Et voilà un signe de Judith PETIT et de ses proches à travers les écrits de Maître Bérangier, lors de la signature le 16 janvier 1641 du contrat de mariage de sa sœur Isabeau PETIT avec Guillaume CHENEBIER cardeur.

Judith est présente avec son époux, cités tous deux, comme ses frères Jacques et Louis PETIT, enfants et gendre d'Isaac PETIT et Marie SAUSSE. Bonjour chers nouveaux ancêtres et collatéraux, même l'oncle Daniel SAUSSE répond à l'appel. 

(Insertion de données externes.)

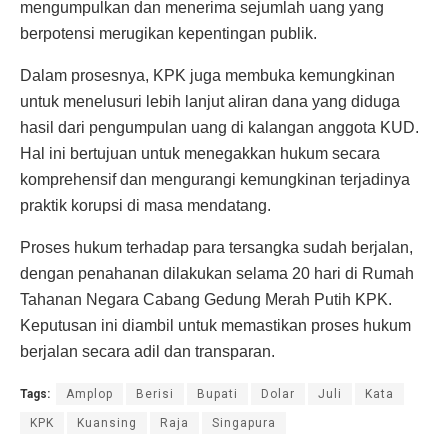
mengumpulkan dan menerima sejumlah uang yang
berpotensi merugikan kepentingan publik.
Dalam prosesnya, KPK juga membuka kemungkinan
untuk menelusuri lebih lanjut aliran dana yang diduga
hasil dari pengumpulan uang di kalangan anggota KUD.
Hal ini bertujuan untuk menegakkan hukum secara
komprehensif dan mengurangi kemungkinan terjadinya
praktik korupsi di masa mendatang.
Proses hukum terhadap para tersangka sudah berjalan,
dengan penahanan dilakukan selama 20 hari di Rumah
Tahanan Negara Cabang Gedung Merah Putih KPK.
Keputusan ini diambil untuk memastikan proses hukum
berjalan secara adil dan transparan.
Tags:
Amplop
Berisi
Bupati
Dolar
Juli
Kata
KPK
Kuansing
Raja
Singapura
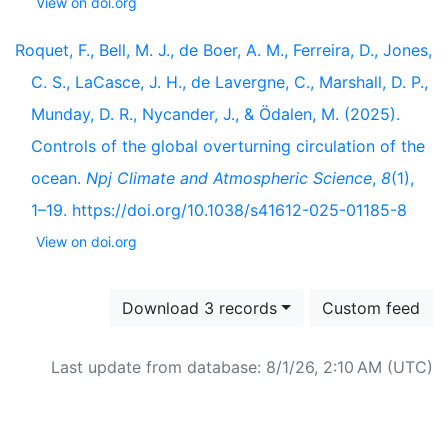
View on doi.org
Roquet, F., Bell, M. J., de Boer, A. M., Ferreira, D., Jones,
C. S., LaCasce, J. H., de Lavergne, C., Marshall, D. P.,
Munday, D. R., Nycander, J., & Ödalen, M. (2025).
Controls of the global overturning circulation of the
ocean.
Npj Climate and Atmospheric Science
,
8
(1),
1–19. https://doi.org/10.1038/s41612-025-01185-8
View on doi.org
Download 3 records
Custom feed
Last update from database: 8/1/26, 2:10 AM (UTC)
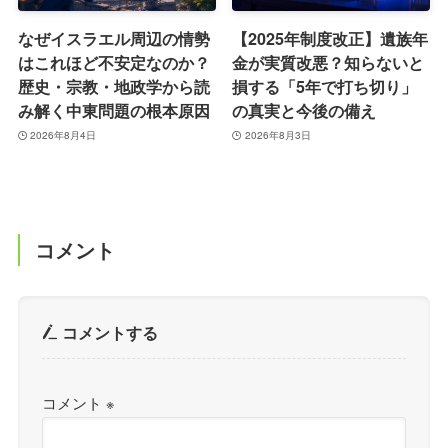
なぜイスラエル周辺の情勢
【2025年制度改正】遺族年
はこれほど不安定なのか？
金が実質改悪？知らないと
歴史・宗教・地政学から読
損する「5年で打ち切り」
み解く中東問題の根本原因
の真実と今後の備え
2026年8月4日
2026年8月3日
コメント
コメントする
コメント
※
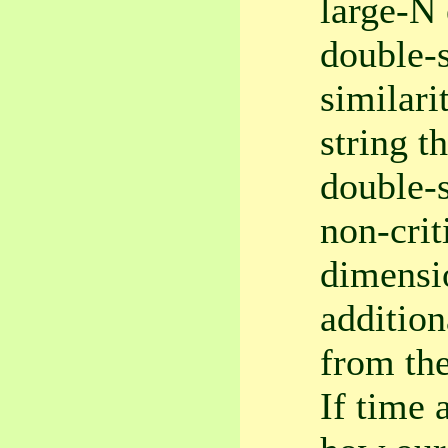
large-N 
double-s
similari
string t
double-
non-crit
dimensio
additio
from th
If time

Emotion à découvrir ces rameaux cachés, émotion aussi pour les fiancés, Guillaume le promis est épaulé par un oncle, deux frères et un cousin tous répondant au patronyme CHENEBIER.

Selon les termes habituels d'un contrat de mariage, la fiancée passe de l'autorité paternelle sous la coupe de son futur, et ne me demandez pas le détail des conditions financières ou du trousseau, je n'ai pas le niveau de paléographie requis pour tout décrypter. 

AD 26 Archives notaire 1641 extrait 

En lot de consolation, je vous présente les signatures de l'acte, précieux témoignage d'une très ancienne réunion familiale de 1641, et un extrait des rameaux découverts de la famille d'Isaac PETIT et Marie SAUSSE, découverte de ce printemps.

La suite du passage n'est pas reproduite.